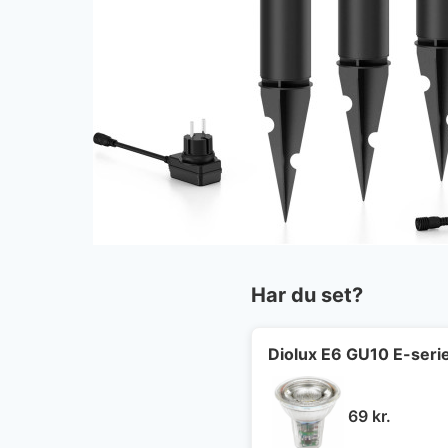
Har du set?
Diolux E6 GU10 E-seri
69
kr.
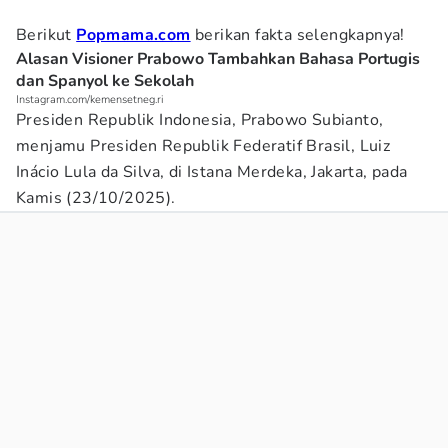
Berikut
Popmama.com
berikan fakta selengkapnya!
Alasan Visioner Prabowo Tambahkan Bahasa Portugis
dan Spanyol ke Sekolah
Instagram.com/kemensetneg.ri
Presiden Republik Indonesia, Prabowo Subianto,
menjamu Presiden Republik Federatif Brasil, Luiz
Inácio Lula da Silva, di Istana Merdeka, Jakarta, pada
Kamis (23/10/2025).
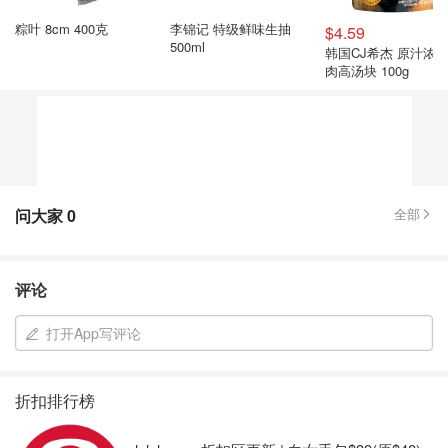
粽叶 8cm 400克
李锦记 特级鲜味生抽
$4.59
500ml
韩国CJ希杰 原汁浓
肉高汤块 100g
问大家
0
全部
评论
打开App写评论
折扣排行榜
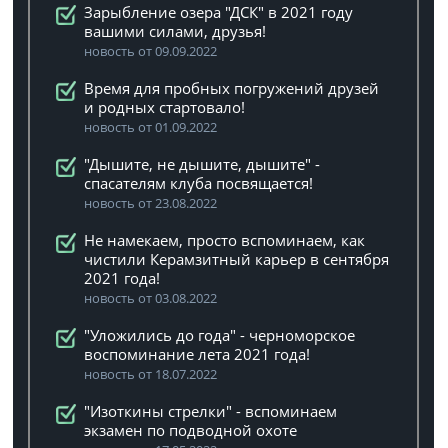
Зарыбление озера "ДСК" в 2021 году
вашими силами, друзья!
новость от 09.09.2022
Время для пробных погружений друзей
и родных стартовало!
новость от 01.09.2022
"Дышите, не дышите, дышите" -
спасателям клуба посвящается!
новость от 23.08.2022
Не намекаем, просто вспоминаем, как
чистили Керамзитный карьер в сентября
2021 года!
новость от 03.08.2022
"Уложились до года" - черноморское
воспоминание лета 2021 года!
новость от 18.07.2022
"Изоткины стрелки" - вспоминаем
экзамен по подводной охоте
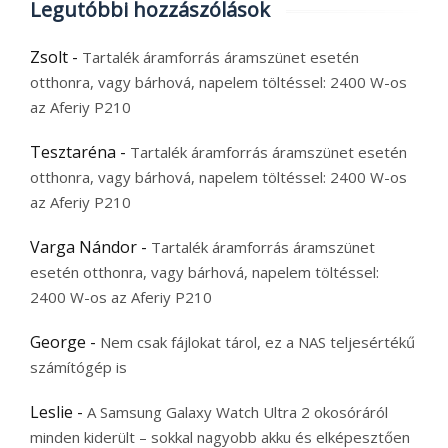
Legutóbbi hozzászólások
Zsolt
-
Tartalék áramforrás áramszünet esetén
otthonra, vagy bárhová, napelem töltéssel: 2400 W-os
az Aferiy P210
Tesztaréna
-
Tartalék áramforrás áramszünet esetén
otthonra, vagy bárhová, napelem töltéssel: 2400 W-os
az Aferiy P210
Varga Nándor
-
Tartalék áramforrás áramszünet
esetén otthonra, vagy bárhová, napelem töltéssel:
2400 W-os az Aferiy P210
George
-
Nem csak fájlokat tárol, ez a NAS teljesértékű
számítógép is
Leslie
-
A Samsung Galaxy Watch Ultra 2 okosóráról
minden kiderült – sokkal nagyobb akku és elképesztően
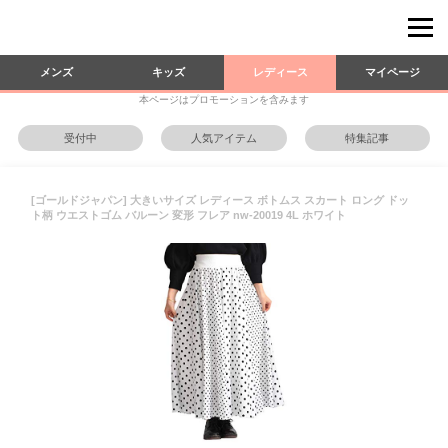
メンズ
キッズ
レディース
マイページ
本ページはプロモーションを含みます
受付中
人気アイテム
特集記事
[ゴールドジャパン] 大きいサイズ レディース ボトムス スカート ロング ドッ
ト柄 ウエストゴム バルーン 変形 フレア nw-20019 4L ホワイト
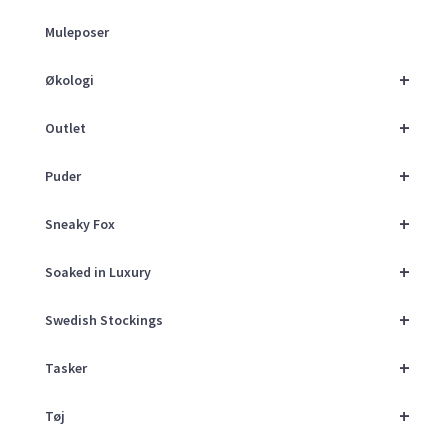
Muleposer
+
Økologi
+
Outlet
+
Puder
+
Sneaky Fox
+
Soaked in Luxury
+
Swedish Stockings
+
Tasker
+
Tøj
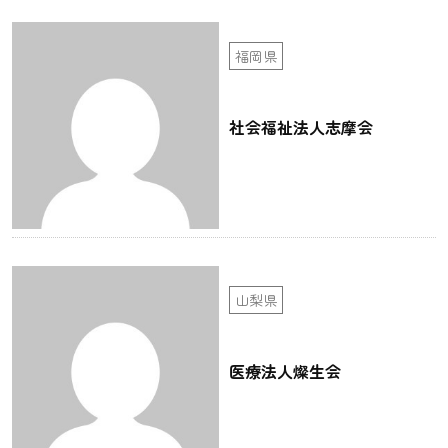
福岡県
社会福祉法人志摩会
山梨県
医療法人燦生会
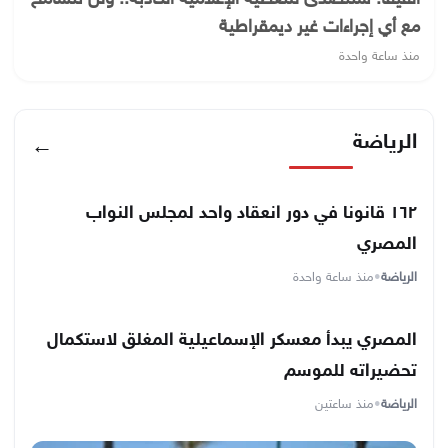
مع أي إجراءات غير ديمقراطية
منذ ساعة واحدة
الرياضة
←
١٦٢ قانونا في دور انعقاد واحد لمجلس النواب
المصري
الرياضة
•
منذ ساعة واحدة
المصري يبدأ معسكر الإسماعيلية المغلق لاستكمال
تحضيراته للموسم
الرياضة
•
منذ ساعتين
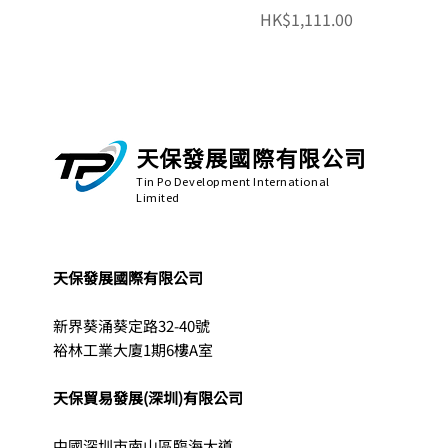
價格
HK$1,111.00
天保發展國際有限公司
Tin Po Development International
Limited
天保發展國際有限公司
新界葵涌葵定路32-40號
裕林工業大廈1期6樓A室
天保貿易發展(深圳)有限公司
中國深圳市南山區臨海大道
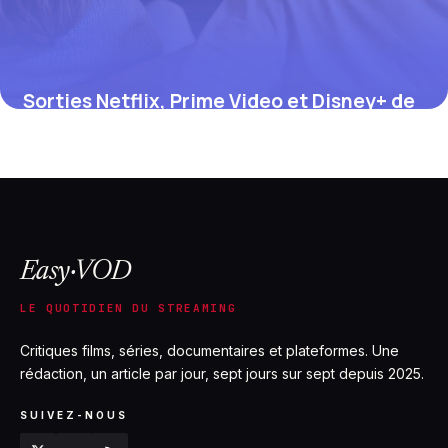
Sorties Netflix, Prime Video et Disney+ de
juillet 2026 : le calendrier complet
12 juillet 2026
Easy·VOD
LE QUOTIDIEN DU STREAMING
Critiques films, séries, documentaires et plateformes. Une
rédaction, un article par jour, sept jours sur sept depuis 2025.
SUIVEZ-NOUS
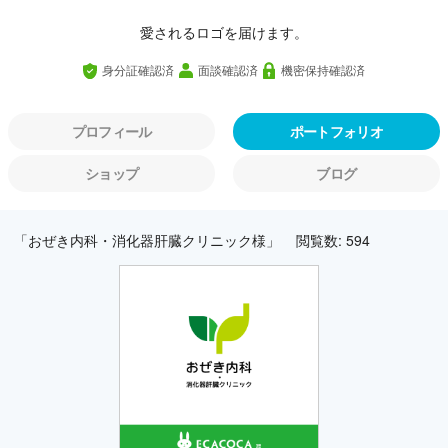
愛されるロゴを届けます。
身分証確認済
面談確認済
機密保持確認済
プロフィール
ポートフォリオ
ショップ
ブログ
「おぜき内科・消化器肝臓クリニック様」
閲覧数: 594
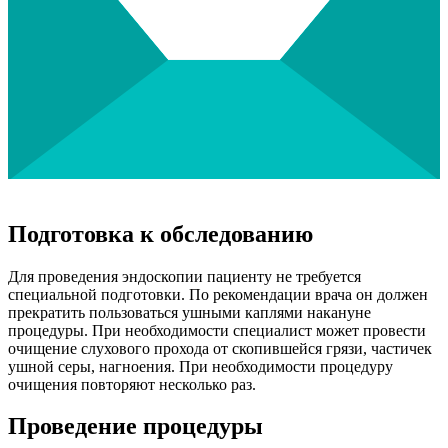
Подготовка к обследованию
Для проведения эндоскопии пациенту не требуется
специальной подготовки. По рекомендации врача он должен
прекратить пользоваться ушными каплями накануне
процедуры. При необходимости специалист может провести
очищение слухового прохода от скопившейся грязи, частичек
ушной серы, нагноения. При необходимости процедуру
очищения повторяют несколько раз.
Проведение процедуры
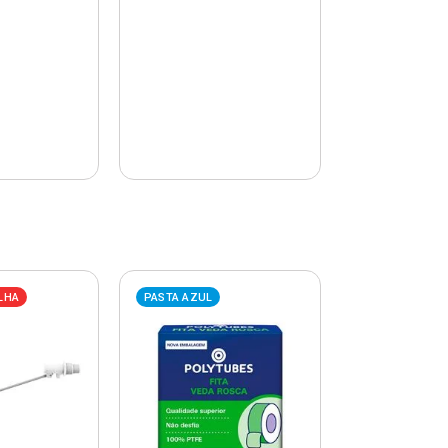
LHA
PASTA AZUL
PASTA AZUL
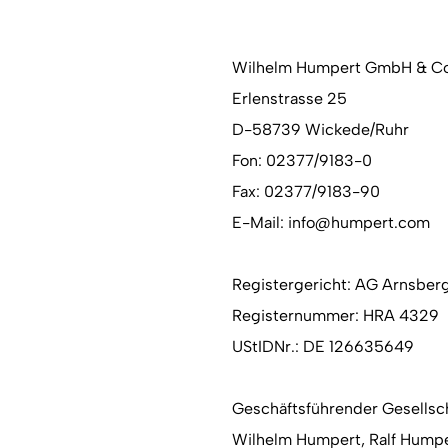
Wilhelm Humpert GmbH & Co
Erlenstrasse 25
D-58739 Wickede/Ruhr
Fon: 02377/9183-0
Fax: 02377/9183-90
E-Mail: info@humpert.com
Registergericht: AG Arnsber
Registernummer: HRA 4329
UStIDNr.: DE 126635649
Geschäftsführender Gesellsc
Wilhelm Humpert, Ralf Hump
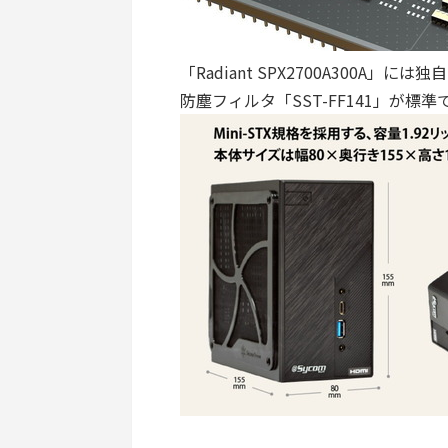
「Radiant SPX2700A300
防塵フィルタ「SST-FF141」が標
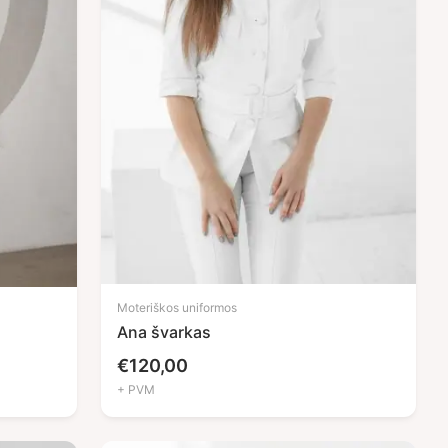
Moteriškos uniformos
Ana švarkas
€
120,00
+ PVM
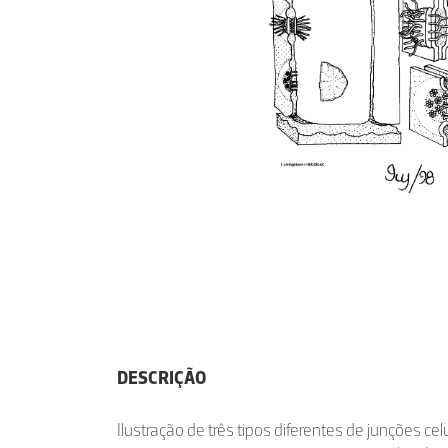
DESCRIÇÃO
Ilustração de três tipos diferentes de junções ce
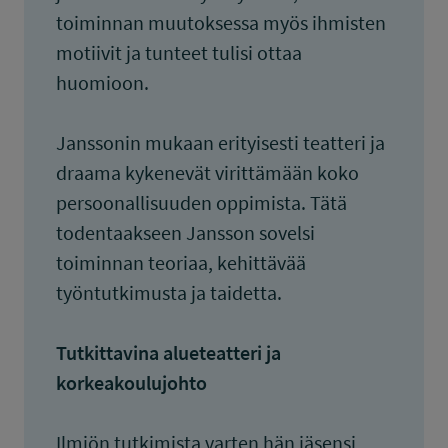
toiminnan muutoksessa myös ihmisten
motiivit ja tunteet tulisi ottaa
huomioon.
Janssonin mukaan erityisesti teatteri ja
draama kykenevät virittämään koko
persoonallisuuden oppimista. Tätä
todentaakseen Jansson sovelsi
toiminnan teoriaa, kehittävää
työntutkimusta ja taidetta.
Tutkittavina alueteatteri ja
korkeakoulujohto
Ilmiön tutkimista varten hän jäsensi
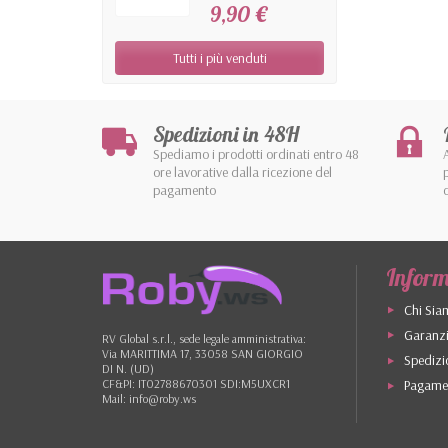
9,90 €
Tutti i più venduti
Spedizioni in 48H
Spediamo i prodotti ordinati entro 48
ore lavorative dalla ricezione del
pagamento
Inform
Chi Sia
Garanzi
RV Global s.r.l., sede legale amministrativa:
Via MARITTIMA 17, 33058 SAN GIORGIO
Spedizi
DI N. (UD)
Pagamen
CF&PI: IT02788670301 SDI:M5UXCR1
Mail: info@roby.ws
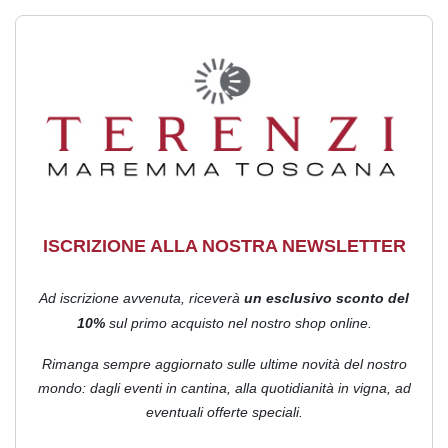
ISCRIZIONE ALLA NOSTRA NEWSLETTER
Ad iscrizione avvenuta, riceverà
un esclusivo sconto del
10%
sul primo acquisto nel nostro shop online.
Rimanga sempre aggiornato sulle ultime novità del nostro
mondo: dagli eventi in cantina, alla quotidianità in vigna, ad
eventuali offerte speciali.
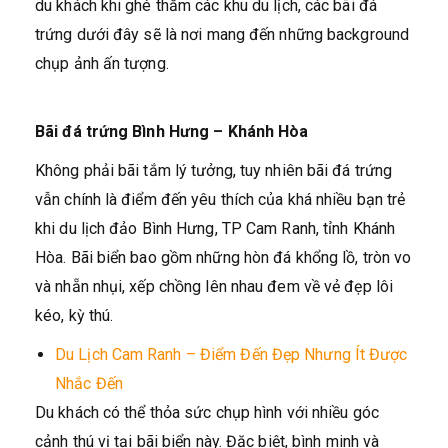
du khách khi ghé thăm các khu du lịch, các bãi đá
trứng dưới đây sẽ là nơi mang đến những background
chụp ảnh ấn tượng.
Bãi đá trứng Bình Hưng – Khánh Hòa
Không phải bãi tắm lý tưởng, tuy nhiên bãi đá trứng
vẫn chính là điểm đến yêu thích của khá nhiều bạn trẻ
khi du lịch đảo Bình Hưng, TP Cam Ranh, tỉnh Khánh
Hòa. Bãi biển bao gồm những hòn đá khổng lồ, tròn vo
và nhẵn nhụi, xếp chồng lên nhau đem về vẻ đẹp lôi
kéo, kỳ thú.
Du Lịch Cam Ranh – Điểm Đến Đẹp Nhưng Ít Được
Nhắc Đến
Du khách có thể thỏa sức chụp hình với nhiều góc
cảnh thú vị tại bãi biển này. Đặc biệt, bình minh và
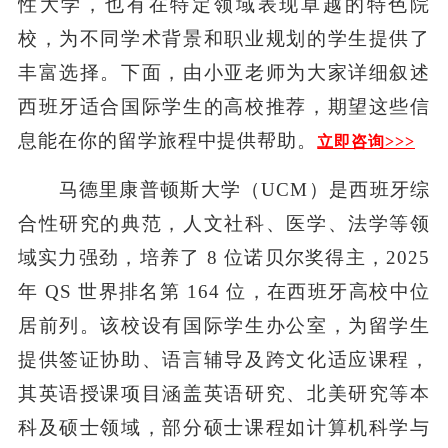
性大学，也有在特定领域表现卓越的特色院
校，为不同学术背景和职业规划的学生提供了
丰富选择。下面，由小亚老师为大家详细叙述
西班牙适合国际学生的高校推荐，期望这些信
息能在你的留学旅程中提供帮助。
立即咨询>>>
马德里康普顿斯大学（UCM）是西班牙综
合性研究的典范，人文社科、医学、法学等领
域实力强劲，培养了 8 位诺贝尔奖得主，2025
年 QS 世界排名第 164 位，在西班牙高校中位
居前列。该校设有国际学生办公室，为留学生
提供签证协助、语言辅导及跨文化适应课程，
其英语授课项目涵盖英语研究、北美研究等本
科及硕士领域，部分硕士课程如计算机科学与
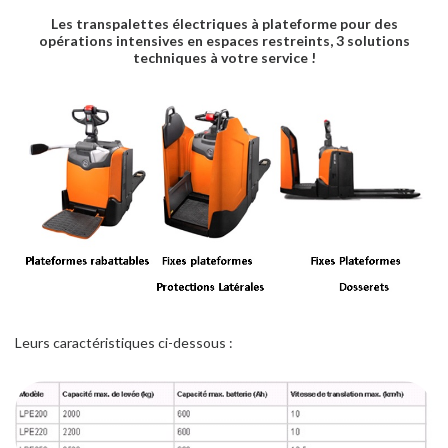
Les transpalettes électriques à plateforme pour des
opérations intensives en espaces restreints, 3 solutions
techniques à votre service !
Leurs caractéristiques ci-dessous :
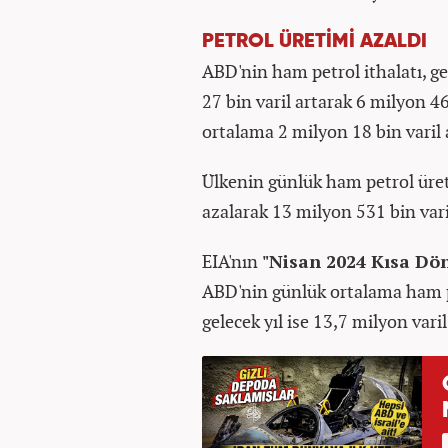
PETROL ÜRETİMİ AZALDI
ABD'nin ham petrol ithalatı, g
27 bin varil artarak 6 milyon 4
ortalama 2 milyon 18 bin varil 
Ülkenin günlük ham petrol üret
azalarak 13 milyon 531 bin varil
EIA'nın
"Nisan 2024 Kısa Dö
ABD'nin günlük ortalama ham pe
gelecek yıl ise 13,7 milyon vari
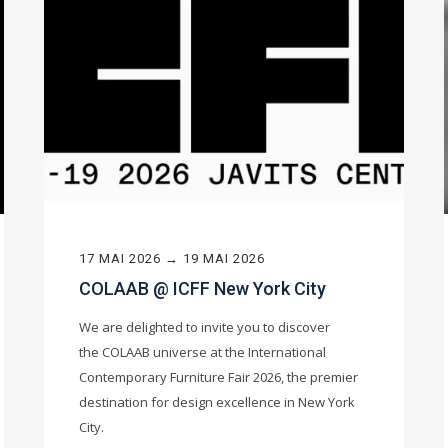
17 MAI 2026 → 19 MAI 2026
COLAAB @ ICFF New York City
We are delighted to invite you to discover
the COLAAB universe at the International
Contemporary Furniture Fair 2026, the premier
destination for design excellence in New York
City.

· · · ·

> [DESCRIPTION OF THE TASK] Copy every single line of the material above that holds "вспоминаем".

> [WRITTEN ANSWER]
Не намекаем, просто вспоминаем, как
"Изоткины стрелки" - вспоминаем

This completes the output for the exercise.